= Toby Booth =

English rugby union coach

Toby Booth (born 6 February 1970) is an English rugby union coach, most recently head coach at Ospreys in the United Rugby Championship. He was educated at The Harvey Grammar School, Folkestone, a prominent football-playing school.

He became a qualified electrician, before attending St. Mary's University College, Strawberry Hill (1994–97), where he studied Sports Science. He later worked as a lecturer there whilst completing his MSc.

==Coaching career==
Booth joined London Irish in 2002 as assistant academy manager where he helped recruit the first players for the academy – many of whom went on to play for the Exiles' and Bath's first teams. After coming through the ranks at the academy he was appointed head coach at London Irish in 2008 after the previous coach, Brian Smith, became an coach. Booth's team reached the final of the Guinness Premiership in his first season in charge after finishing third in the league. They went on to finish sixth (twice) and seventh.

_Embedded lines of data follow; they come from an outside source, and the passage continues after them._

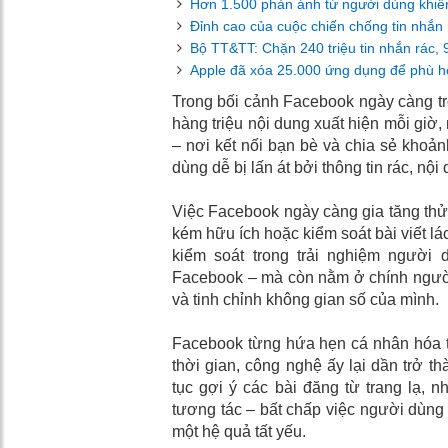
Hơn 1.500 phản ánh từ người dùng khiến 
Đỉnh cao của cuộc chiến chống tin nhắn
Bộ TT&TT: Chặn 240 triệu tin nhắn rác, 9,
Apple đã xóa 25.000 ứng dụng để phù h
Trong bối cảnh Facebook ngày càng trở
hàng triệu nội dung xuất hiện mỗi giờ,
– nơi kết nối bạn bè và chia sẻ khoả
dùng dễ bị lấn át bởi thông tin rác, n
Việc Facebook ngày càng gia tăng thử n
kém hữu ích hoặc kiểm soát bài viết lá
kiểm soát trong trải nghiệm người 
Facebook – mà còn nằm ở chính người
và tinh chỉnh không gian số của mình.
Facebook từng hứa hẹn cá nhân hóa t
thời gian, công nghệ ấy lại dần trở t
tục gợi ý các bài đăng từ trang lạ, n
tương tác – bất chấp việc người dùng 
một hệ quả tất yếu.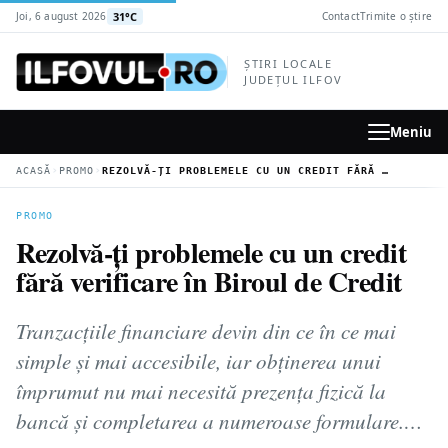
la
31°C
Joi, 6 august 2026
Contact
Trimite o știre
conținutul
principal
ȘTIRI LOCALE
JUDEȚUL ILFOV
Meniu
›
›
ACASĂ
PROMO
REZOLVĂ-ȚI PROBLEMELE CU UN CREDIT FĂRĂ VERIFICARE ÎN BIROUL DE CREDIT
PROMO
Rezolvă-ți problemele cu un credit
fără verificare în Biroul de Credit
Tranzacțiile financiare devin din ce în ce mai
simple și mai accesibile, iar obținerea unui
împrumut nu mai necesită prezența fizică la
bancă și completarea a numeroase formulare.…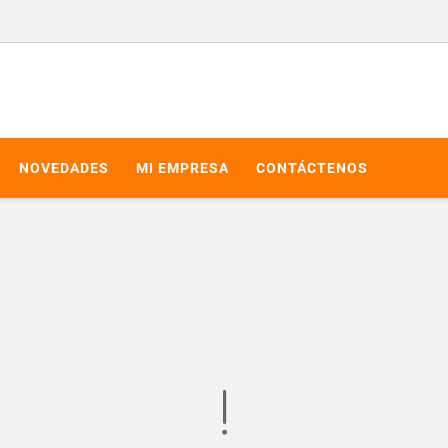
NOVEDADES
MI EMPRESA
CONTÁCTENOS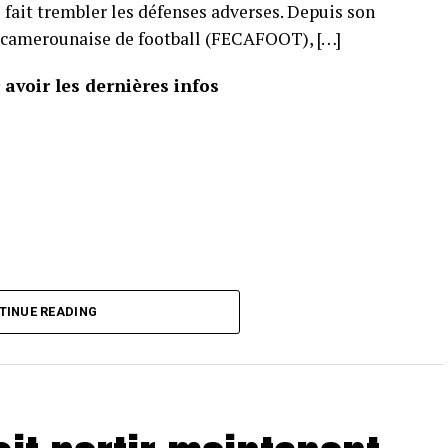
 fait trembler les défenses adverses. Depuis son
n camerounaise de football (FECAFOOT), […]
avoir les dernières infos
TINUE READING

In May 2012 Booth left London Irish for Bath to work under new head coach Gary Gold as forwards' coach, two months after Smith's return to the Exiles as director of rugby. In November 2019 he joined Harlequins as assistant coach. It was announced in February 2020 that Booth would be joining Ospreys as head coach at the end of the 2019/2020 season.

In Booth's first 4 years in charge his Ospreys have often been the best performing Welsh side in the URC, twice winning the regional Welsh Shield. In the 2023/24 season Booth guided them to the playoffs after they were given just a 2% chance of making the final 8 - the first time any Welsh side had made the knockout stages in 6 years, after the knockouts had been expanded to 8 teams. Booth left the Ospreys on the 17th of December 2024.

==Personal life==
Whilst being interviewed on Sky Sports News, Booth mentioned he is a Manchester City supporter.